Early Tuesday, as education leaders shook hands on a deal to bring a public four-year college to New Orleans’ west bank for the first time in history, Garland Green stood off to the side watching.
Half a century ago, when Green was a first-year student at Southern University of New Orleans, he would wake up before sunrise, get dressed and be out on the streets by 6:30 a.m. to hitchhike from his west bank home to the SUNO campus.
On Tuesday, the retired U.S. Department of Treasury employee was on hand as SUNO announced the creation of its west bank satellite campus opening this fall.
“I had to hitchhike,” Green said. “It was worth it to me because I knew what was at the end of the road, but looking at this today, it would have been nice to have this.”
Starting in August, SUNO faculty will move into the unified L.B. Landry and O. Perry Walker High School building. They will teach between 12 and 15 first-year courses in English, biology, math, social work, criminal justice and others. All at no extra cost to SUNO.
The August roll-out will include space for students to register for classes and apply for financial aid. SUNO Chancellor Victor Ukpolo said the plan is to expand incrementally until a student can get a “full-service, four-year degree,” all on the west bank campus.
The plan has been in the works for nearly a decade as leaders in both secondary and postsecondary education have lamented the void of options on the west bank.
The great barrier, apparently, is the Mississippi River.
Ukpolo, a west bank resident since 2006, said he sees the surprise on the faces of his colleagues and hears the shock in their voices when he tells them he lives on “that other side of the river.”
“I’m kind of surprised of the great divide,” he said.
He points out that about 30 percent of the nation’s population holds a four-year degree or higher, while only 15 percent of people on west bank can say the same thing.
Ukpolo estimates SUNO would have to eventually shepherd 290,000 students through its west bank campus to meet the national average.

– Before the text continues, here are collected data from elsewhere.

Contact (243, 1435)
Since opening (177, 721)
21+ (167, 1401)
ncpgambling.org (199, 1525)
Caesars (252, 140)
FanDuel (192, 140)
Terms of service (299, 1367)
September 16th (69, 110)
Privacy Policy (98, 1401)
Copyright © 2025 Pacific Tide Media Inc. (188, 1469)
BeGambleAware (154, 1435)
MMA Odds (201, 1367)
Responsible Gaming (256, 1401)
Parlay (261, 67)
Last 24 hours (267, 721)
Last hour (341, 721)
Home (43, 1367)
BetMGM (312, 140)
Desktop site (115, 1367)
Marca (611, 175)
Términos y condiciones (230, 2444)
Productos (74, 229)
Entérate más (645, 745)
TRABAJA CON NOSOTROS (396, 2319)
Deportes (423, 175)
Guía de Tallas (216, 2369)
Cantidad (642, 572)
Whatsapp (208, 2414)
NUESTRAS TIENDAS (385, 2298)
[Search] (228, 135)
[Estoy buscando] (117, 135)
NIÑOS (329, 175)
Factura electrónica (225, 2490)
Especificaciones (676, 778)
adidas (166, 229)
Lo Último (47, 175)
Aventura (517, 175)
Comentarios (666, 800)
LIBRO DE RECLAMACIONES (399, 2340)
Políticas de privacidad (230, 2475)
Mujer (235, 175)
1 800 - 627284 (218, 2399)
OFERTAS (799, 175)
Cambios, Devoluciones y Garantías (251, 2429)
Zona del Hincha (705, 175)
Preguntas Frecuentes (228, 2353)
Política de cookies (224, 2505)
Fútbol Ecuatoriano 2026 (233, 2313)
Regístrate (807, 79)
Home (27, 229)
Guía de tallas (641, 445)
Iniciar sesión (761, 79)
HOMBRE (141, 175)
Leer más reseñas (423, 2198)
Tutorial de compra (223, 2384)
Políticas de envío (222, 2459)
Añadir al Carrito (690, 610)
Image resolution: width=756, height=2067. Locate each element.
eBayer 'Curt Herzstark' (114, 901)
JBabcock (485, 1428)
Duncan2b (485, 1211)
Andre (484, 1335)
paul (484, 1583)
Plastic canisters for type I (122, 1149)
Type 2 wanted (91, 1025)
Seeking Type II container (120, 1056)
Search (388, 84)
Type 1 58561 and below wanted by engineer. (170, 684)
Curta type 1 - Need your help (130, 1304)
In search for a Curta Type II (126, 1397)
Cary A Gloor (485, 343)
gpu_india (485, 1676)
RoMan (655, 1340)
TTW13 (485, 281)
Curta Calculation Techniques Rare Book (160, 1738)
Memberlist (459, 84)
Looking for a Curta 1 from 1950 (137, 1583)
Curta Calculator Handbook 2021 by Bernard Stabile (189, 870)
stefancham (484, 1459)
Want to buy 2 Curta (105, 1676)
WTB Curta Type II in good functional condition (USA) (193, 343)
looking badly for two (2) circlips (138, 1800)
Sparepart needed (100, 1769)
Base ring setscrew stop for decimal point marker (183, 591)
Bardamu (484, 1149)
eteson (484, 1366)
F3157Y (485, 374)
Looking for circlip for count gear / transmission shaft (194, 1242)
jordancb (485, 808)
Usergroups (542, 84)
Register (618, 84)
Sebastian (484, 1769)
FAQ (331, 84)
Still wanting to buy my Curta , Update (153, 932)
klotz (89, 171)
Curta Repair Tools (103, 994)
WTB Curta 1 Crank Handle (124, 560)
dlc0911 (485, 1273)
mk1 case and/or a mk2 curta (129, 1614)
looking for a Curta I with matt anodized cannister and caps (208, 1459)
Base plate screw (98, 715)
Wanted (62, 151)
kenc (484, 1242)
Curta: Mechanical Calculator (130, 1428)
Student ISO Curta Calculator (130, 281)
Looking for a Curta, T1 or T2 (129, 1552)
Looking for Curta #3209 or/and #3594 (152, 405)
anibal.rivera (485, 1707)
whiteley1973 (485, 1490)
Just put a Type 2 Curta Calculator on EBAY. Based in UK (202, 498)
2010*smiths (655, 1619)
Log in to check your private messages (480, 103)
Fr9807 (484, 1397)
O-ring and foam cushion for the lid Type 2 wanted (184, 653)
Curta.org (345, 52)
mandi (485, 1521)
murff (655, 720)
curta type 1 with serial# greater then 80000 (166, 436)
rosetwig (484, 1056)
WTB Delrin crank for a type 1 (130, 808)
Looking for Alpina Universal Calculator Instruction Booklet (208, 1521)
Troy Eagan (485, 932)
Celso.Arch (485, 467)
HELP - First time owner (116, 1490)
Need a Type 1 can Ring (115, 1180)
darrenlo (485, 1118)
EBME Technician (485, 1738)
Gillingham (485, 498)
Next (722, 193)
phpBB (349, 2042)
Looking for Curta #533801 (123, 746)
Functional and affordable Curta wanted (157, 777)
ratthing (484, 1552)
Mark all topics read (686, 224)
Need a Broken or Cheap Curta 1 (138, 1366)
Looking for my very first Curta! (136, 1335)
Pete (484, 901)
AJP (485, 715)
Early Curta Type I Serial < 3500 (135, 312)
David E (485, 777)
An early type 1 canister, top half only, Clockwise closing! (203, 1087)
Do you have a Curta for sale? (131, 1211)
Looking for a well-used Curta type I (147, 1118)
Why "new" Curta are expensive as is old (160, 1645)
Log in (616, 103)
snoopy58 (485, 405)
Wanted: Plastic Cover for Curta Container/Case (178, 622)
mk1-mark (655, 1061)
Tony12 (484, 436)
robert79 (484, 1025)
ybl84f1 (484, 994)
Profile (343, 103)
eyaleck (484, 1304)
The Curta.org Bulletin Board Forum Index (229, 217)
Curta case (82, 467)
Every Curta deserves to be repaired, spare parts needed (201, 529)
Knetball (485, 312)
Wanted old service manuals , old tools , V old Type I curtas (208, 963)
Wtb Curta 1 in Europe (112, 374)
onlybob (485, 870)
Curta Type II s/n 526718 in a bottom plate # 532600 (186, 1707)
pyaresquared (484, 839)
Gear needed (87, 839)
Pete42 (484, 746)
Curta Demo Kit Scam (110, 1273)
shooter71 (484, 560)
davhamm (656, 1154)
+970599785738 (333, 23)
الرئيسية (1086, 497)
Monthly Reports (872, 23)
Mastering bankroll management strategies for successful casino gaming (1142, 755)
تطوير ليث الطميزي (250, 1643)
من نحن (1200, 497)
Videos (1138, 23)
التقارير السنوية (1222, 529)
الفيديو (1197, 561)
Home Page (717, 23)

National research says bachelor’s degree holders make as much as $1 million more in salaries and wages over a lifetime than those with only a high school diploma.
Ukpolo said the goal for every community should be to increase the number of residents with a bachelor’s degree.
“We’re bridging that gap, so that people won’t have to go to the east bank to pursue a degree,” Ukpolo said. “Students who have children in day care don’t have to worry about it anymore because we’re right here now.”
The partnership between SUNO and the high school was solidified with the signing of a memorandum of understanding Tuesday. But the idea has been discussed since 2005. Most in attendance at a morning news conference gave the credit to O. Perry Walker High School Principal Mary Laurie. She will hold the same position next year when her school merges with L.B. Landry High School.
“Today is the beginning of a dream realized,” Laurie said. “The river can be a great divide for our families. This is a great moment for all of those people whose dreams were placed on hold. Who better than Southern University of New Orleans, with its long history of providing four-year degree opportunities to citizens, single moms and struggling families to help people realize their dreams.”